本は、その1冊ずつに、著者・編集者・装丁者・写真家・販売部がかかわって、本文、タイトル、副題、目次、中見出し、帯文句、図版、写真、索引などという充実したコンテンツとメッセージとアイテムが、みごとなバランスとアドレスで収納されている。読書とはこれらすべてにかかわることなのだ。ジェラルド・プリンスやノースロップ・フライといった現代アメリカを代表するリーディング・フィロソファーたちは、このことを「本はつねにパラテキストを提供している」と言った。

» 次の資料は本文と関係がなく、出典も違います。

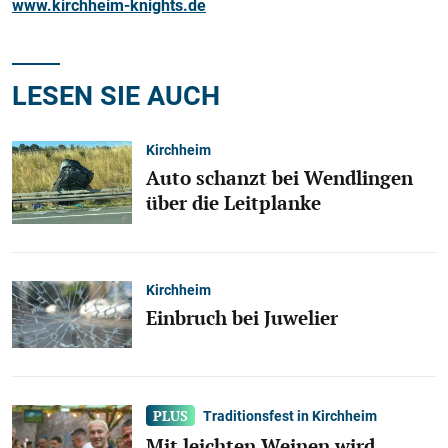
www.kirchheim-knights.de
LESEN SIE AUCH
Kirchheim
Auto schanzt bei Wendlingen
über die Leitplanke
Kirchheim
Einbruch bei Juwelier
Traditionsfest in Kirchheim
Mit leichten Weinen wird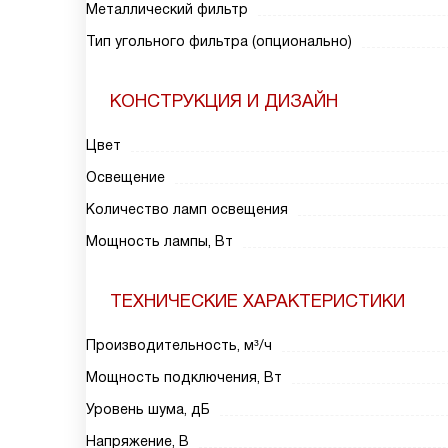
Металлический фильтр
Тип угольного фильтра (опционально)
КОНСТРУКЦИЯ И ДИЗАЙН
Цвет
Освещение
Количество ламп освещения
Мощность лампы, Вт
ТЕХНИЧЕСКИЕ ХАРАКТЕРИСТИКИ
Производительность, м³/ч
Мощность подключения, Вт
Уровень шума, дБ
Напряжение, В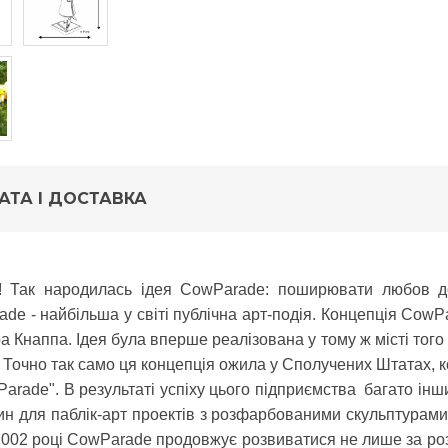
АТА І ДОСТАВКА
у! Так народилась ідея
CowParade
: поширювати любов до
rade - найбільша у світі публічна арт-подія. Концепція Cow
а Кнаппа. Ідея була вперше реалізована у тому ж місті того
у. Точно так само ця концепція ожила у Сполучених Штатах, к
Parade". В результаті успіху цього підприємства багато інши
рин для паблік-арт проектів з розфарбованими скульптурами.
 2002 році CowParade продовжує розвиватися не лише за розм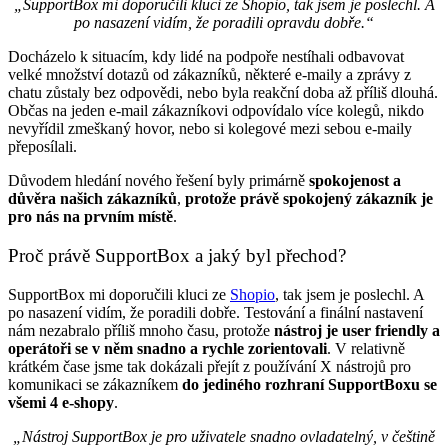
„SupportBox mi doporučili kluci ze Shopio, tak jsem je poslechl. A
po nasazení vidím, že poradili opravdu dobře.“
Docházelo k situacím, kdy lidé na podpoře nestíhali odbavovat
velké množství dotazů od zákazníků, některé e-maily a zprávy z
chatu zůstaly bez odpovědi, nebo byla reakční doba až příliš dlouhá.
Občas na jeden e-mail zákazníkovi odpovídalo více kolegů, nikdo
nevyřídil zmeškaný hovor, nebo si kolegové mezi sebou e-maily
přeposílali.
Důvodem hledání nového řešení byly primárně
spokojenost a
důvěra našich zákazníků
,
protože právě spokojený zákazník je
pro nás na prvním místě
.
Proč právě SupportBox a jaký byl přechod?
SupportBox mi doporučili kluci ze
Shopio
, tak jsem je poslechl. A
po nasazení vidím, že poradili dobře. Testování a finální nastavení
nám nezabralo příliš mnoho času, protože
nástroj je user friendly a
operátoři se v něm snadno a rychle zorientovali
. V relativně
krátkém čase jsme tak dokázali přejít z používání X nástrojů pro
komunikaci se zákazníkem
do jediného rozhraní SupportBoxu se
všemi 4 e-shopy
.
„Nástroj SupportBox je pro uživatele snadno ovladatelný, v češtině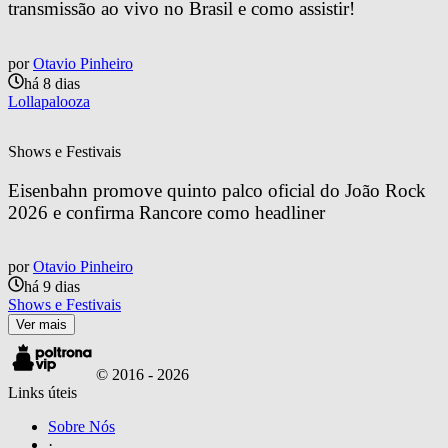
transmissão ao vivo no Brasil e como assistir!
por
Otavio Pinheiro
há 8 dias
Lollapalooza
Shows e Festivais
Eisenbahn promove quinto palco oficial do João Rock 
2026 e confirma Rancore como headliner
por
Otavio Pinheiro
há 9 dias
Shows e Festivais
Ver mais
© 2016 -
2026
Links úteis
Sobre Nós
·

パラテキストというのは、本のコンテンツは本文だけでなく、タイトルから索引にまで及んでいて、それらは他の本とも並行的につながっているという意味だ。
諸君、今年はひとつ、自分の仕事場と自宅の本棚の大胆な改変にとりくまれるといい。きっと気分がめちゃくちゃ高揚するだろう。

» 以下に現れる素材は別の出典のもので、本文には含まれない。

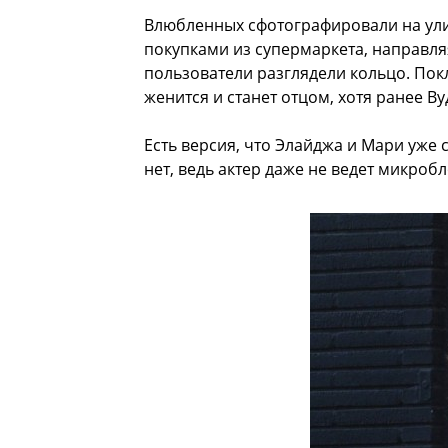
Влюбленных сфотографировали на улиц
покупками из супермаркета, направля
пользователи разглядели кольцо. Пок
женится и станет отцом, хотя ранее Ву
Есть версия, что Элайджа и Мари уже 
нет, ведь актер даже не ведет микробл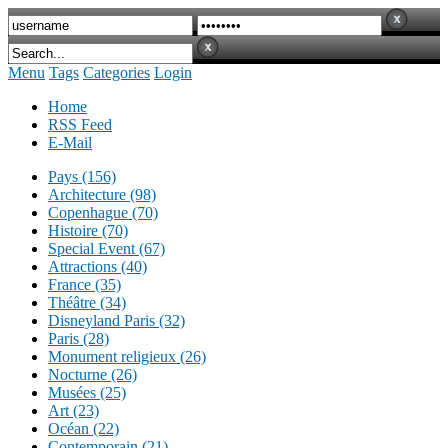
Menu
Tags
Categories
Login
Home
RSS Feed
E-Mail
Pays (156)
Architecture (98)
Copenhague (70)
Histoire (70)
Special Event (67)
Attractions (40)
France (35)
Théâtre (34)
Disneyland Paris (32)
Paris (28)
Monument religieux (26)
Nocturne (26)
Musées (25)
Art (23)
Océan (22)
Contemporain (21)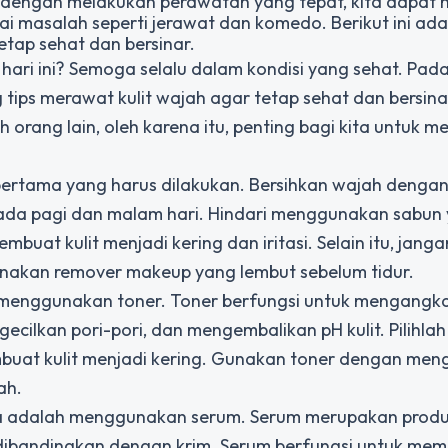
, dengan melakukan perawatan yang tepat, kita dapat m
ai masalah seperti jerawat dan komedo. Berikut ini ad
tap sehat dan bersinar.
hari ini? Semoga selalu dalam kondisi yang sehat. Pad
tips merawat kulit wajah agar tetap sehat dan bersinar
 orang lain, oleh karena itu, penting bagi kita untuk m
pertama yang harus dilakukan. Bersihkan wajah dengan
 pada pagi dan malam hari. Hindari menggunakan sabun
at kulit menjadi kering dan iritasi. Selain itu, janga
akan remover makeup yang lembut sebelum tidur.
 menggunakan toner. Toner berfungsi untuk mengangka
ecilkan pori-pori, dan mengembalikan pH kulit. Pilihlah
buat kulit menjadi kering. Gunakan toner dengan me
ah.
ya adalah menggunakan serum. Serum merupakan prod
i dibandingkan dengan krim. Serum berfungsi untuk me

【KEY BOOK】「10代の本棚」(あさのあつこ編著/岩波ジュニア新書、861円)
作家のあさのあつこは10代の少年少女に一番奨めたいことは、「本棚で世界に出会う」ことだと言う。本棚は壁ではなく、たくさんの扉がついている入口群なのだと言う。本書はそういう10代に向けて、石井睦美・川端裕人・中井貴恵・前田司朗ら13人の作家やライターが本をガイドした。それぞれ独特の出会いを綴っているが、共通するのは「好奇心」こそが読書推進するエンジンだということだ。本棚は好奇心の見本帖なのだ。